* YOUR INSTRUCTIONS *
Task for the records below: count the lines that contain the word "DHCP" and give only that number.

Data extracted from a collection
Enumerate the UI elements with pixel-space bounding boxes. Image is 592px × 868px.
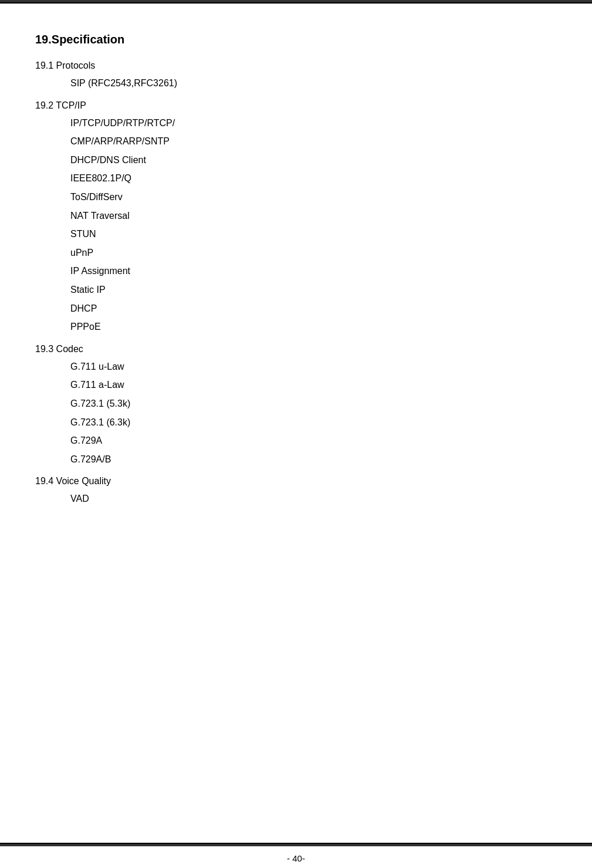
sub-item-1-9: Static IP <box>70 282 557 298</box>
sub-item-2-1: G.711 a-Law <box>70 377 557 393</box>
sub-item-1-1: CMP/ARP/RARP/SNTP <box>70 134 557 149</box>
sub-item-1-11: PPPoE <box>70 319 557 335</box>
sub-item-2-0: G.711 u-Law <box>70 359 557 374</box>
content-area: 19.Specification 19.1 ProtocolsSIP (RFC2… <box>0 4 592 843</box>
sub-item-1-7: uPnP <box>70 245 557 261</box>
page-number: - 40- <box>0 846 592 868</box>
sub-item-1-10: DHCP <box>70 301 557 316</box>
sub-item-3-0: VAD <box>70 491 557 506</box>
sub-item-1-0: IP/TCP/UDP/RTP/RTCP/ <box>70 116 557 131</box>
page-number-area: - 40- <box>0 843 592 868</box>
subsection-heading-3: 19.4 Voice Quality <box>35 476 557 487</box>
sub-item-1-3: IEEE802.1P/Q <box>70 171 557 186</box>
sub-item-0-0: SIP (RFC2543,RFC3261) <box>70 76 557 91</box>
sub-item-2-2: G.723.1 (5.3k) <box>70 396 557 411</box>
subsection-heading-0: 19.1 Protocols <box>35 60 557 71</box>
subsections-container: 19.1 ProtocolsSIP (RFC2543,RFC3261)19.2 … <box>35 60 557 506</box>
sub-item-1-8: IP Assignment <box>70 264 557 279</box>
subsection-heading-2: 19.3 Codec <box>35 344 557 354</box>
sub-item-2-5: G.729A/B <box>70 452 557 467</box>
sub-item-2-4: G.729A <box>70 433 557 448</box>
section-title: 19.Specification <box>35 33 557 46</box>
sub-item-1-6: STUN <box>70 227 557 242</box>
subsection-heading-1: 19.2 TCP/IP <box>35 100 557 111</box>
sub-item-1-2: DHCP/DNS Client <box>70 153 557 168</box>
sub-item-1-4: ToS/DiffServ <box>70 190 557 205</box>
sub-item-1-5: NAT Traversal <box>70 208 557 224</box>
sub-item-2-3: G.723.1 (6.3k) <box>70 415 557 430</box>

* RESULT *
2